In den untersten Bodenschichten der Baustelle, wo ein Geschäftshaus entstehen soll, sind die Archäologen auf die Spuren der ersten Siedler im späteren Paderborner Stadtgebiet gestoßen. "Wir konnten die Überreste einer über 2000 Jahre alten Siedlung dokumentieren und sichern", beschreibt Dr. Sven Spiong, Stadtarchäologe beim Landschaftsverband Westfalen-Lippe (LWL) die überraschenden archäologischen Einblicke. "Die Bauern dieser Siedlung nutzten einst die fruchtbaren Böden am Hang zur Paderquelle, um hier Getreide und andere Feldfrüchte anzubauen."
Mehrere Jahrhunderte lang blieben die Menschen dieser Stelle anschließend fern. Spätestens um 1000 n. Chr. kehrten jedoch die Siedler zurück. Denn inzwischen hatte sich seit der Zeit Karls des Großen westlich der ehemaligen Domburg eine Marktsiedlung gebildet. Solche Marktsiedlungen entwickelten sich seit der Zeit um 800 in den norddeutschen Bischofsstädten. Die ehemalige Marktkirche St. Pankratius auf dem heutigen Marienplatz war bis zu ihrem Abriss 1784 noch der Mittelpunkt dieser Siedlung, die in der Mitte des 12. Jahrhundert in das neue Stadtgebiet einbezogen wurde.

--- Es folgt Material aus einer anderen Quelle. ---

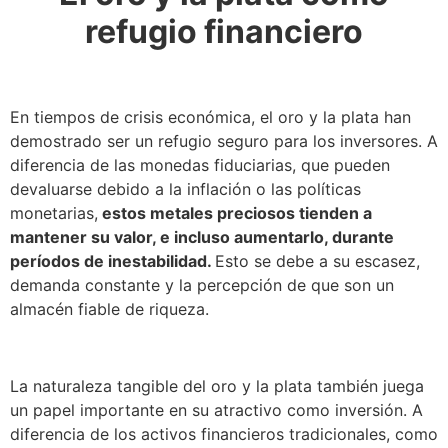
refugio financiero
En tiempos de crisis económica, el oro y la plata han
demostrado ser un refugio seguro para los inversores. A
diferencia de las monedas fiduciarias, que pueden
devaluarse debido a la inflación o las políticas
monetarias,
estos metales preciosos tienden a
mantener su valor, e incluso aumentarlo, durante
períodos de inestabilidad.
Esto se debe a su escasez,
demanda constante y la percepción de que son un
almacén fiable de riqueza.
La naturaleza tangible del oro y la plata también juega
un papel importante en su atractivo como inversión. A
diferencia de los activos financieros tradicionales, como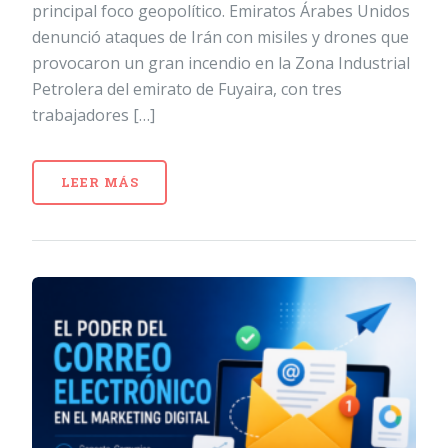
principal foco geopolítico. Emiratos Árabes Unidos
denunció ataques de Irán con misiles y drones que
provocaron un gran incendio en la Zona Industrial
Petrolera del emirato de Fuyaira, con tres
trabajadores […]
LEER MÁS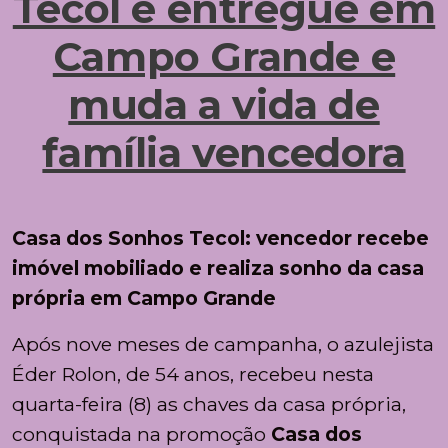
Tecol é entregue em
Campo Grande e
muda a vida de
família vencedora
Casa dos Sonhos Tecol: vencedor recebe
imóvel mobiliado e realiza sonho da casa
própria em Campo Grande
Após nove meses de campanha, o azulejista
Éder Rolon, de 54 anos, recebeu nesta
quarta-feira (8) as chaves da casa própria,
conquistada na promoção
Casa dos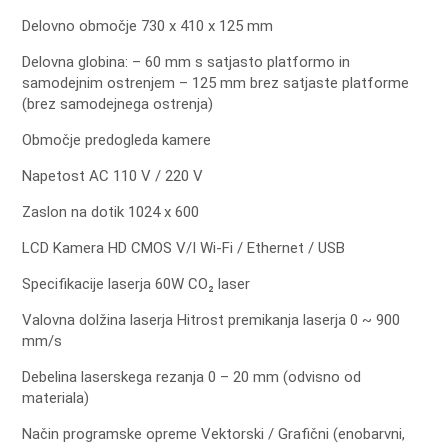
Delovno območje 730 x 410 x 125 mm
Delovna globina: – 60 mm s satjasto platformo in
samodejnim ostrenjem – 125 mm brez satjaste platforme
(brez samodejnega ostrenja)
Območje predogleda kamere
Napetost AC 110 V / 220 V
Zaslon na dotik 1024 x 600
LCD Kamera HD CMOS V/I Wi-Fi / Ethernet / USB
Specifikacije laserja 60W CO₂ laser
Valovna dolžina laserja Hitrost premikanja laserja 0 ~ 900
mm/s
Debelina laserskega rezanja 0 – 20 mm (odvisno od
materiala)
Način programske opreme Vektorski / Grafični (enobarvni,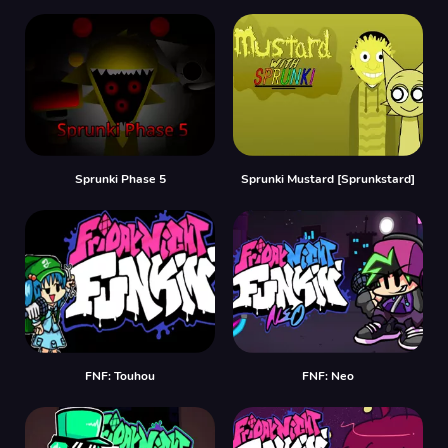
Sprunki Phase 5
Sprunki Mustard [Sprunkstard]
FNF: Touhou
FNF: Neo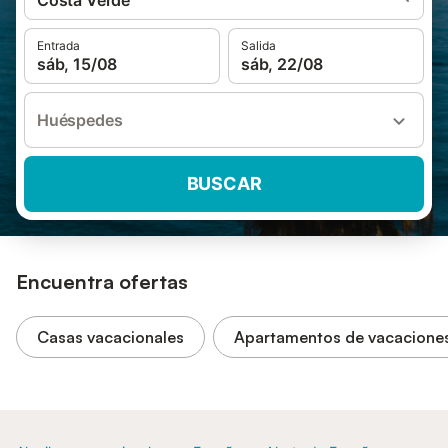
Costa Verde
Entrada
Salida
sáb, 15/08
sáb, 22/08
Huéspedes
BUSCAR
Encuentra ofertas
Casas vacacionales
Apartamentos de vacacione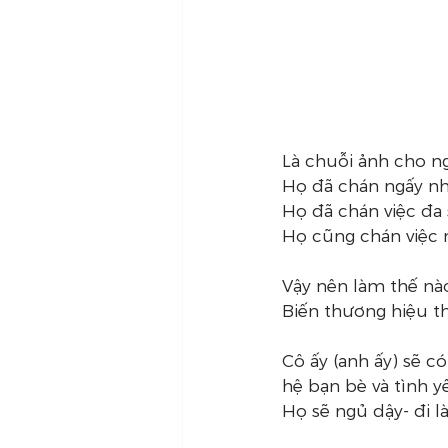
Là chuỗi ảnh cho 
Họ đã chán ngấy n
Họ đã chán việc đa
Họ cũng chán việc nh
Vậy nên làm thế nà
Biến thương hiệu t
Cô ấy (anh ấy) sẽ có
hệ bạn bè và tình y
Họ sẽ ngủ dậy- đi là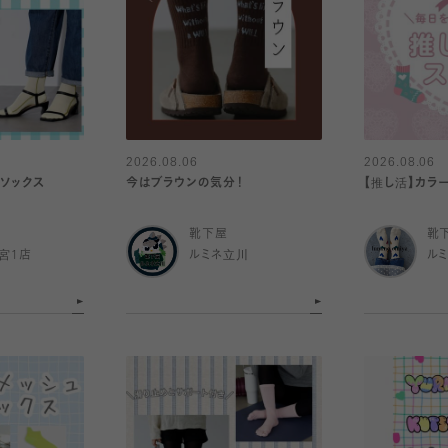
2026.08.06
2026.08.06
感ソックス
今はブラウンの気分！
【推し活】カラ
靴下屋
靴
宮1店
ルミネ立川
ル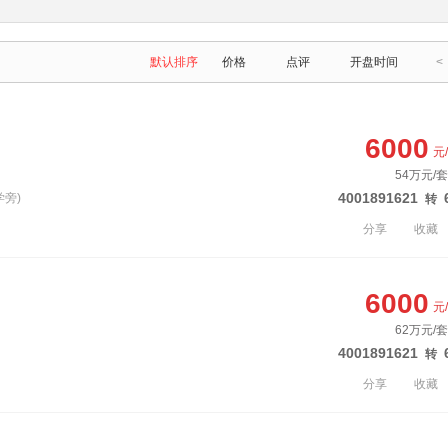
默认排序
价格
点评
开盘时间
<
6000
元
54万元/套
4001891621
学旁)
转
分享
收藏
6000
元
62万元/套
4001891621
转
分享
收藏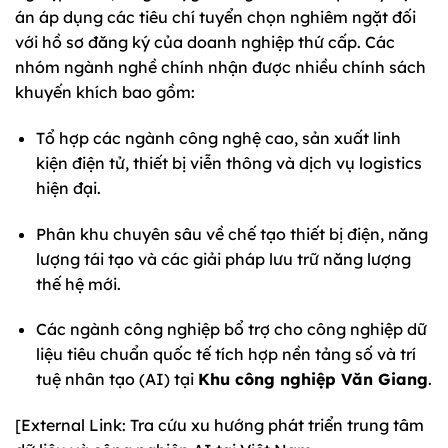
án áp dụng các tiêu chí tuyển chọn nghiêm ngặt đối
với hồ sơ đăng ký của doanh nghiệp thứ cấp. Các
nhóm ngành nghề chính nhận được nhiều chính sách
khuyến khích bao gồm:
Tổ hợp các ngành công nghệ cao, sản xuất linh
kiện điện tử, thiết bị viễn thông và dịch vụ logistics
hiện đại.
Phân khu chuyên sâu về chế tạo thiết bị điện, năng
lượng tái tạo và các giải pháp lưu trữ năng lượng
thế hệ mới.
Các ngành công nghiệp bổ trợ cho công nghiệp dữ
liệu tiêu chuẩn quốc tế tích hợp nền tảng số và trí
tuệ nhân tạo (AI) tại
Khu công nghiệp Văn Giang
.
[External Link: Tra cứu xu hướng phát triển trung tâm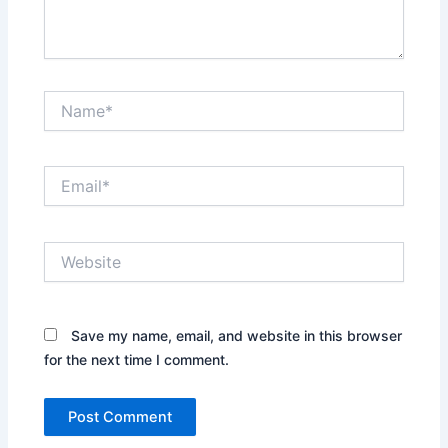
Name*
Email*
Website
Save my name, email, and website in this browser
for the next time I comment.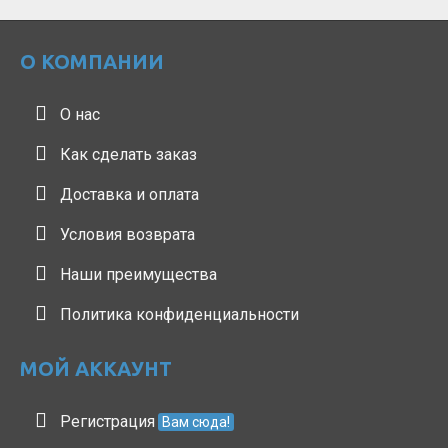
О КОМПАНИИ
О нас
Как сделать заказ
Доставка и оплата
Условия возврата
Наши преимущества
Политика конфиденциальности
МОЙ АККАУНТ
Регистрация
Вам сюда!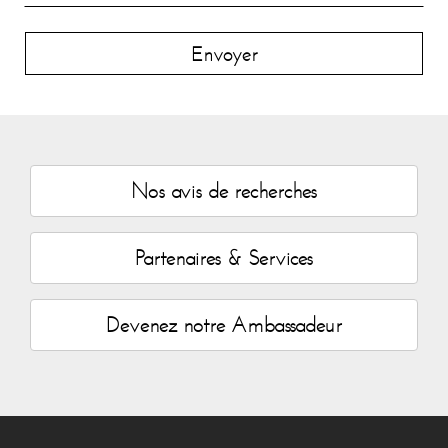
Envoyer
Nos avis de recherches
Partenaires & Services
Devenez notre Ambassadeur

Die Spuren dieser frühesten Stadtbildungsphase beeindrucken auch die Fachleute. So ist Grabungsleiterin Eva Manz besonders fasziniert von den bis zu einen Meter mächtigen mittelalterlichen Fundamenten eines Steingebäudes aus der Frühzeit der Stadt im späten 12. und 13. Jahrhundert. "Zu dieser Zeit gab es bereits die Stadtmauer und das Stadtgebiet war in Grundstücke eingeteilt, deren Grenzen zum Teil bis heute überdauert haben", erklärt sie die Fundsituation. "Mit den mächtigen Mauern und dem imposanten Bauwerk haben die Eigentümer dieses Hauses gezeigt, dass sie ihr Gewerbe im Marktviertel verstanden und erfolgreich wirtschafteten", so die Archäologin weiter.

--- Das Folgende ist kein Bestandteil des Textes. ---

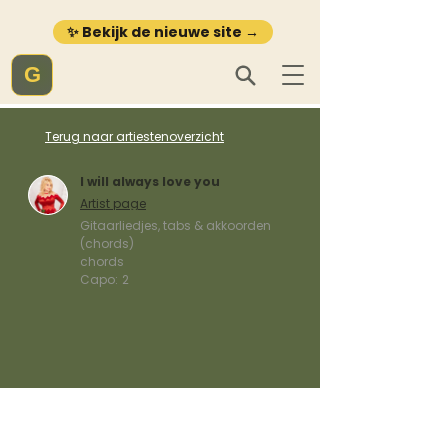
✨ Bekijk de nieuwe site →
G
Terug naar artiestenoverzicht
I will always love you
Artist page
Gitaarliedjes, tabs & akkoorden
(chords)
chords
Capo:
2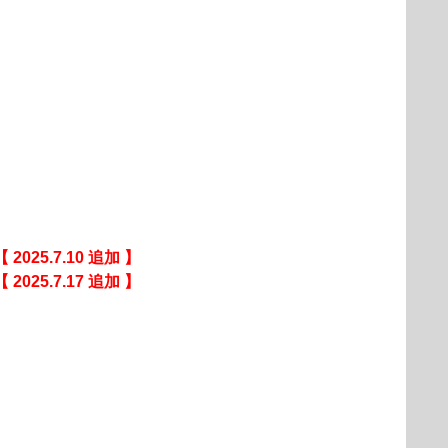
【 2025.7.10 追加 】
【 2025.7.17 追加 】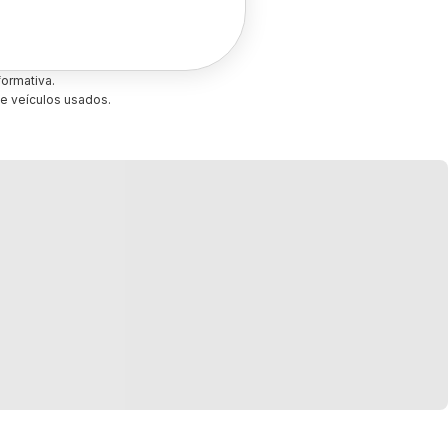
ormativa.
e veículos usados.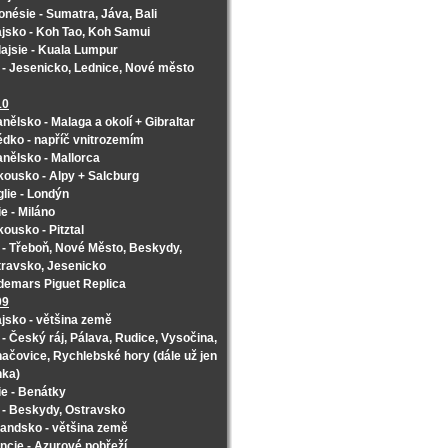
onésie - Sumatra, Jáva, Bali
jsko - Koh Tao, Koh Samui
ajsie - Kuala Lumpur
- Jesenicko, Lednice, Nové město
10
nělsko - Malaga a okolí + Gibraltar
dko - napříč vnitrozemím
nělsko - Mallorca
ousko - Alpy + Salcburg
lie - Londýn
lie - Miláno
ousko - Pitztal
- Třeboň, Nové Město, Beskydy,
ravsko, Jesenicko
emars Piguet Replica
09
jsko - většina země
- Český ráj, Pálava, Rudice, Vysočina,
ačovice, Rychlebské hory (dále už jen
nka)
lie - Benátky
- Beskydy, Ostravsko
andsko - většina země
ncie - Azurové pobřeží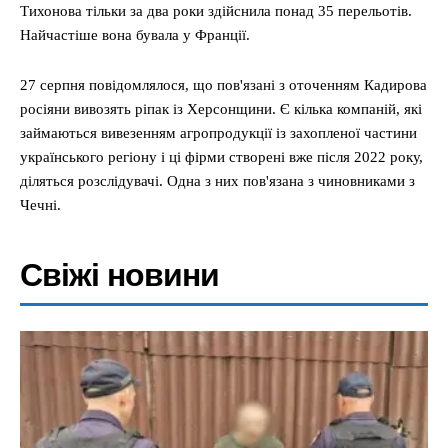
Тихонова тільки за два роки здійснила понад 35 перельотів.
Найчастіше вона бувала у Франції.
27 серпня повідомлялося, що пов'язані з оточенням Кадирова
росіяни вивозять ріпак із Херсонщини. Є кілька компаній, які
займаються вивезенням агропродукції із захопленої частини
українського регіону і ці фірми створені вже після 2022 року,
діляться розслідувачі. Одна з них пов'язана з чиновниками з
Чечні.
Свіжі новини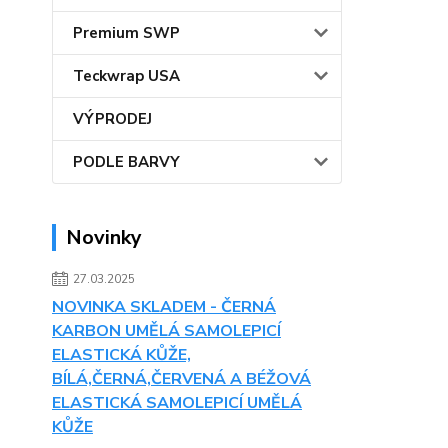
Premium SWP
Teckwrap USA
VÝPRODEJ
PODLE BARVY
Novinky
27.03.2025
NOVINKA SKLADEM - ČERNÁ
KARBON UMĚLÁ SAMOLEPICÍ
ELASTICKÁ KŮŽE,
BÍLÁ,ČERNÁ,ČERVENÁ A BÉŽOVÁ
ELASTICKÁ SAMOLEPICÍ UMĚLÁ
KŮŽE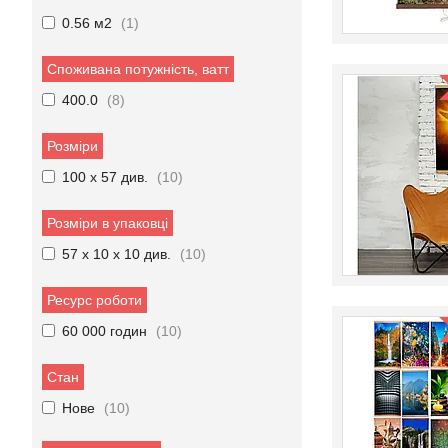
0.56 м2
1
Споживана потужність, ватт
400.0
8
Розміри
100 х 57 див.
10
Розміри в упаковці
57 х 10 х 10 див.
10
Ресурс роботи
60 000 годин
10
Стан
Нове
10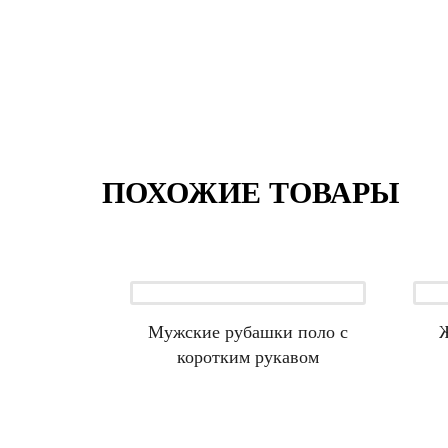
ПОХОЖИЕ ТОВАРЫ
Мужские рубашки поло с
коротким рукавом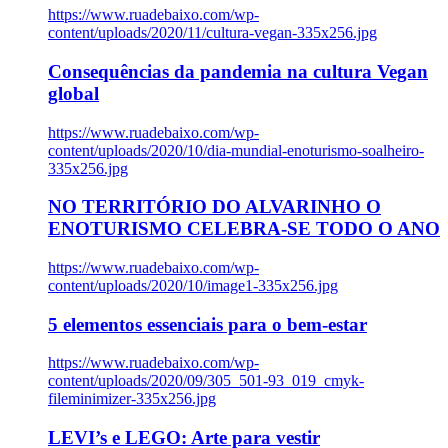
https://www.ruadebaixo.com/wp-
content/uploads/2020/11/cultura-vegan-335x256.jpg
Consequências da pandemia na cultura Vegan
global
https://www.ruadebaixo.com/wp-
content/uploads/2020/10/dia-mundial-enoturismo-soalheiro-
335x256.jpg
NO TERRITÓRIO DO ALVARINHO O
ENOTURISMO CELEBRA-SE TODO O ANO
https://www.ruadebaixo.com/wp-
content/uploads/2020/10/image1-335x256.jpg
5 elementos essenciais para o bem-estar
https://www.ruadebaixo.com/wp-
content/uploads/2020/09/305_501-93_019_cmyk-
fileminimizer-335x256.jpg
LEVI’s e LEGO: Arte para vestir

Das Grundstück, das vom Grabungsteam um Eva Manz jetzt untersucht wird, war schon damals über eine kleine Seitengasse südlich der Westernstraße zu erreichen. Zunächst stand hier ein unterkellertes Fachwerkhaus, das noch im 12. Jahrhundert einem prächtigeren Neubau weichen musste. Neben diesem Haus errichteten die Eigentümer im 13. Jahrhundert mindestens zwei teilweise unterkellerte Nebengebäude als Ställe oder Schuppen. Außerdem legten die Archäologen Fundamente von mindestens drei Öfen frei, die für gewerbliche Zwecke genutzt wurden. Ein Brunnen sorgte dafür, dass die Bewohner damals mit dem täglich benötigten frischen Trinkwasser versorgt waren.

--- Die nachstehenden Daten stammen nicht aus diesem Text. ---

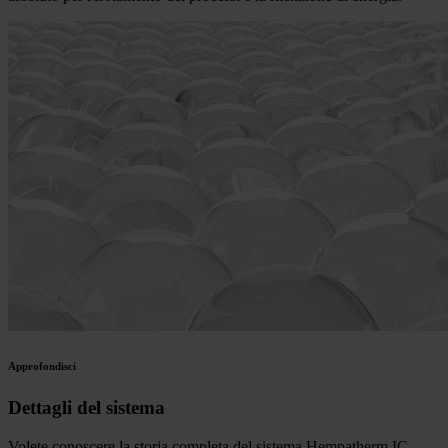
Approfondisci
Dettagli del sistema
Volete conoscere la storia completa del sistema Hempatherm IC -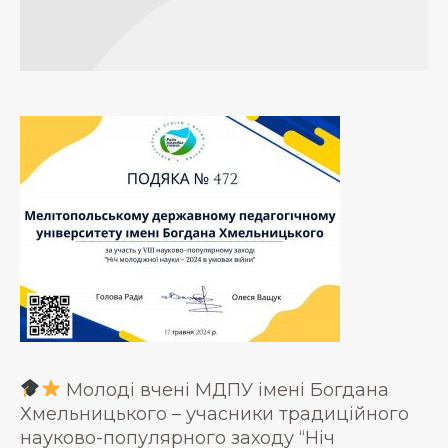
Молоді вчені МДПУ імені Богдана
Хмельницького – учасники традиційного
науково-популярного заходу “Ніч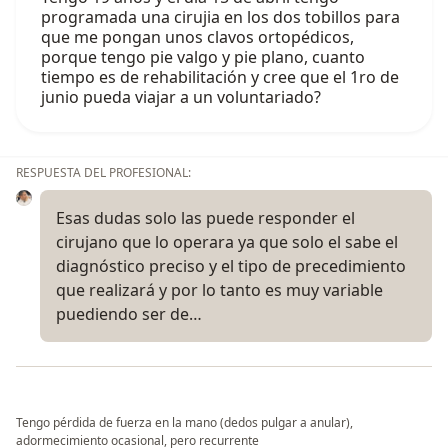
programada una cirujia en los dos tobillos para
que me pongan unos clavos ortopédicos,
porque tengo pie valgo y pie plano, cuanto
tiempo es de rehabilitación y cree que el 1ro de
junio pueda viajar a un voluntariado?
RESPUESTA DEL PROFESIONAL:
Esas dudas solo las puede responder el
cirujano que lo operara ya que solo el sabe el
diagnóstico preciso y el tipo de precedimiento
que realizará y por lo tanto es muy variable
puediendo ser de…
Tengo pérdida de fuerza en la mano (dedos pulgar a anular),
adormecimiento ocasional, pero recurrente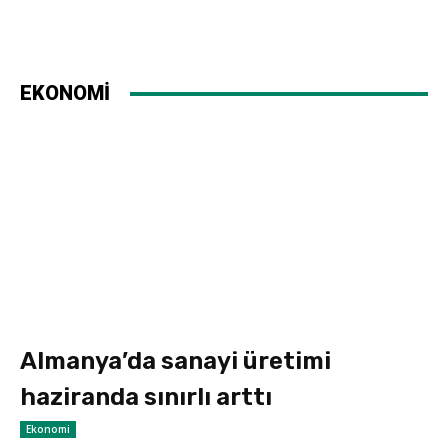
EKONOMİ
Almanya’da sanayi üretimi
haziranda sınırlı arttı
Ekonomi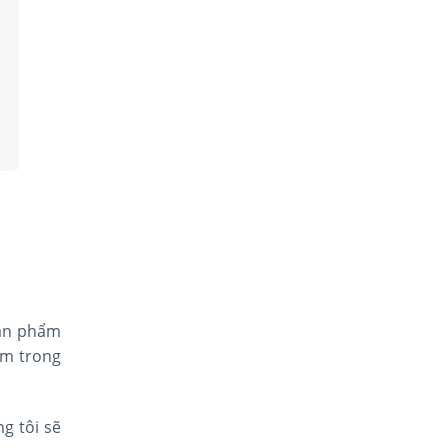
sản phẩm
ăm trong
ng tôi sẽ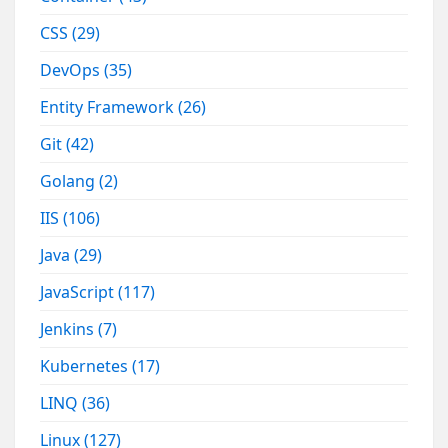
CSS
(29)
DevOps
(35)
Entity Framework
(26)
Git
(42)
Golang
(2)
IIS
(106)
Java
(29)
JavaScript
(117)
Jenkins
(7)
Kubernetes
(17)
LINQ
(36)
Linux
(127)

Bis zum 4. August untersucht das neunköpfige Grabungsteam noch das 400 Quadratmeter große Areal. Es wird dabei vom künftigen Nutzer, der Firma Vockeroth GmbH, finanziell unterstützt. Nach Abschluss der archäologischen Untersuchungen entsteht schließlich das Geschäftshaus, das sich damit in eine jahrhundertealte Bau- und Geschäftstradition an dieser Stelle einreiht.
Öffentliche Führung
Wer sich über die ersten Grabungsergebnisse aus erster Hand informieren und die Stadtgeschichte selbst in Augenschein nehmen will, kann das am 1. August tun. Dann lädt die Stadtarchäologie Paderborn um 18 Uhr zu einer kostenlosen öffentlichen Führung über die Ausgrabung ein. Treffpunkt ist die Seitengasse zwischen der Westernstraße 7 und 13.